Baloon Flying and No to Con-Ass event
Last Monday, the College of Science and the School of Economics of the University of the Philippines held a cross-disciplinary symposium titled “Darwin’s Impact on Science and Society” to commemorate the 150th anniversary of the publication of Charles Darwin’s ground breaking and world shaking book On the Origin of Species.
It was a well-attended lecture by students and faculty alike and featured four speakers from different disciplines that gave a taste of the far-ranging impact of Darwin’s book.
Dr. Perry Ong, the current chairman of the Institute of Biology in the UP, discussed the impact of Darwin in evolutionary biology. He stressed that Darwin’s assertions held up to the test of inquiry and evidence.
Evolution can be observed happening at human time scales even for the same type finches Darwin studied in the Galapagos. Together with Alfred Wallace in 1859, Darwin not only explained the biodiversity that we have right now for organisms but also the mechanism—natural selection—in which this proceeds.
For this it is best to quote from Darwin himself, from the concluding paragraph of his book originally titled as “The Origin of Species by Means of Natural Selection, or the Preservation of Favoured Races in the Struggle for Life”—
“It is interesting to contemplate an entangled bank, clothed with many plants of many kinds, with birds singing on the bushes, with various insects flitting about, and with worms crawling through the damp earth, and to reflect that these elaborately constructed forms, so different from each other, and dependent on each other in so complex a manner, have all been produced by laws acting around us . . .
Thus, from the war of nature, from famine and death, the most exalted object which we are capable of conceiving, namely, the production of the higher animals, directly follows. There is grandeur in this view of life, with its several powers, having been originally breathed into a few forms or into one; and that, whilst this planet has gone cycling on according to the fixed law of gravity, from so simple a beginning endless forms most beautiful and most wonderful have been, and are being, evolved.”
This breathtaking conclusion and its implication is sadly left out or distorted in our history books, as the second speaker from the Department of History, Dr. Maris Diokno, pointed out. References used in third year public high school have erringly ignored the scientific basis and evidence for Darwin’s theory, painting it instead as a dubious “theory” that is not to be believed in. Together with this downgrading of scientific fact is the upgrading of certain religious biases of the textbook writer which paints his/her opinion and interpretation of the Bible as equivalent or even supreme over established scientific norms. Several remarks later in the symposium raised the concern that there is not much review embedded in the writing and production of these textbooks and they do not consult with experts nor check the facts that we teach our students in high school and elementary.

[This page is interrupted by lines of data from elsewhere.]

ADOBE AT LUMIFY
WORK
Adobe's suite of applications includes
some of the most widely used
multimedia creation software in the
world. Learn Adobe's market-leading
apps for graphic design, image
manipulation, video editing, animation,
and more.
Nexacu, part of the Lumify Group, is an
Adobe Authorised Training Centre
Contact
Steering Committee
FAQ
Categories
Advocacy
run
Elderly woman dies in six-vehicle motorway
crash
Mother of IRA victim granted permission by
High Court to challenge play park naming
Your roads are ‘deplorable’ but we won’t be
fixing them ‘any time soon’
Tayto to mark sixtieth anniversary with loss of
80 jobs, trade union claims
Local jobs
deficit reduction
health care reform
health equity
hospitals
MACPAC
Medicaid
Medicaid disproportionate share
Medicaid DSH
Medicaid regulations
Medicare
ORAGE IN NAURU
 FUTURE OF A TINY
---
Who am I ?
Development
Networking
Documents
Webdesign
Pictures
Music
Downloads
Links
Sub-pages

Darwin’s impact is not just on science but as well as other fields like Economics. Dr. Raul Fabella of the School of Economics discussed Darwin in the context of the economic crisis and the failure of mathe-matized/physicized models of economic systems. Failure of game theoretical predictions when compared with field observations led him to yearn for deeper understanding of economics within the context of Darwin’s assertions. It is interesting that Darwin and Wallace partly based their conclusions from economic observations of Malthus and were influenced by Smith’s hidden hand idea.
They observed that although populations of organisms have the tendency to exponentially grow, we are not overwhelmed by any of these organisms. Asking on what factors would limit this growth and yield the observational data that they had (from the Voyage of the Beagle of Darwin and in Borneo for Wallace), both men ended up with convergent ideas of evolution through natural selection.

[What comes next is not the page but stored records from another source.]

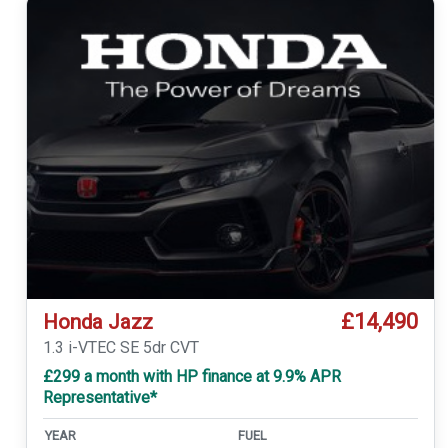
£14,490
Honda Jazz
1.3 i-VTEC SE 5dr CVT
£299 a month with HP finance at 9.9% APR
Representative*
YEAR
FUEL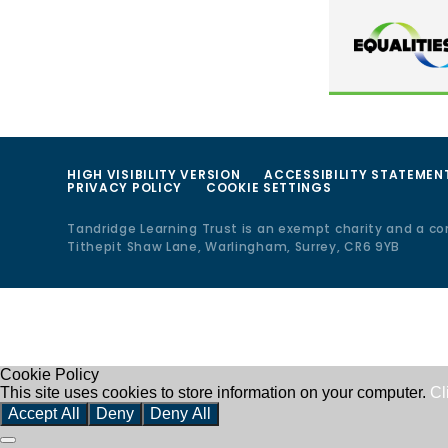
HIGH VISIBILITY VERSION
ACCESSIBILITY STATEMEN
PRIVACY POLICY
COOKIE SETTINGS
Tandridge Learning Trust is an exempt charity and a c
Tithepit Shaw Lane, Warlingham, Surrey, CR6 9YB
Cookie Policy
This site uses cookies to store information on your computer.
Cl
Accept All
Deny
Deny All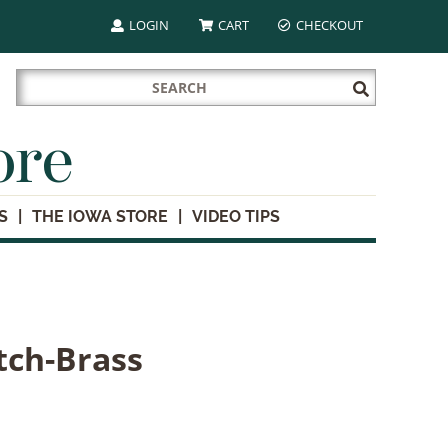
LOGIN
CART
CHECKOUT
Search
Submit
for:
Search
ore
S
THE IOWA STORE
VIDEO TIPS
tch-Brass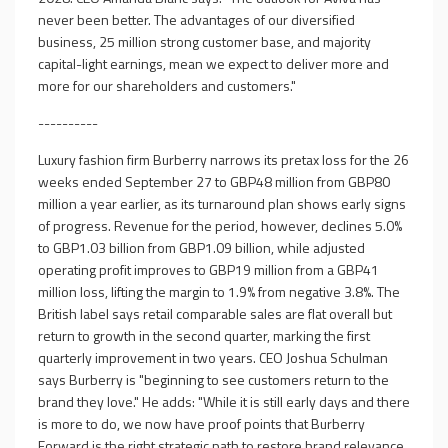
never been better. The advantages of our diversified
business, 25 million strong customer base, and majority
capital-light earnings, mean we expect to deliver more and
more for our shareholders and customers."
----------
Luxury fashion firm Burberry narrows its pretax loss for the 26
weeks ended September 27 to GBP48 million from GBP80
million a year earlier, as its turnaround plan shows early signs
of progress. Revenue for the period, however, declines 5.0%
to GBP1.03 billion from GBP1.09 billion, while adjusted
operating profit improves to GBP19 million from a GBP41
million loss, lifting the margin to 1.9% from negative 3.8%. The
British label says retail comparable sales are flat overall but
return to growth in the second quarter, marking the first
quarterly improvement in two years. CEO Joshua Schulman
says Burberry is "beginning to see customers return to the
brand they love." He adds: "While it is still early days and there
is more to do, we now have proof points that Burberry
Forward is the right strategic path to restore brand relevance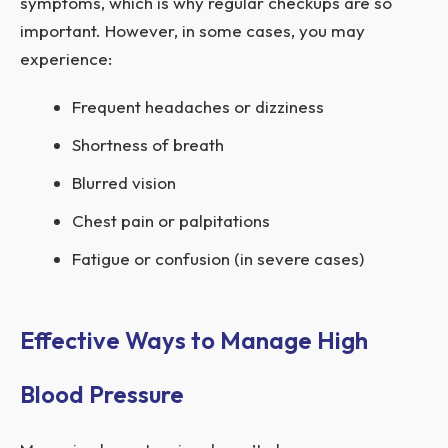
symptoms, which is why regular checkups are so
important. However, in some cases, you may
experience:
Frequent headaches or dizziness
Shortness of breath
Blurred vision
Chest pain or palpitations
Fatigue or confusion (in severe cases)
Effective Ways to Manage High
Blood Pressure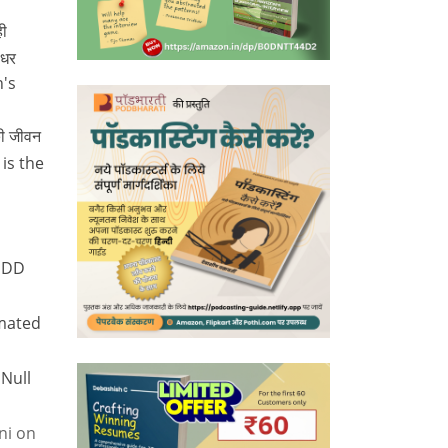
ी
 धर
n's
की जीवन
 is the
 DD
mated
 Null
ni
on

Rounding up the discussion was Dr. Michael Tan from the Department of Anthropology who discussed the evolution of cultures and ideas that framed the public’s reception of Darwin’s ideas. He delved into how institutions like the Church changed its view—evolving into a more open and embracing thought that the initial reactions of Darwin’s time. The public’s understanding of Darwin will surely evolve as well as we discuss the implication of his work not only to biology but also to other fields as well.
This year is the bicentennial of Darwin’s birth (February 12) as well as the 150th year of his ground-breaking On the Origin of the Species. It is timely to read Darwin in the time where the biodiversity that he saw and explained is being seriously threatened by economic and climate induced impacts throughout the world. We should see that this biodiversity is something that we have evolved into and if lost—could also spell disaster in the never ending struggle for existence for life in the world.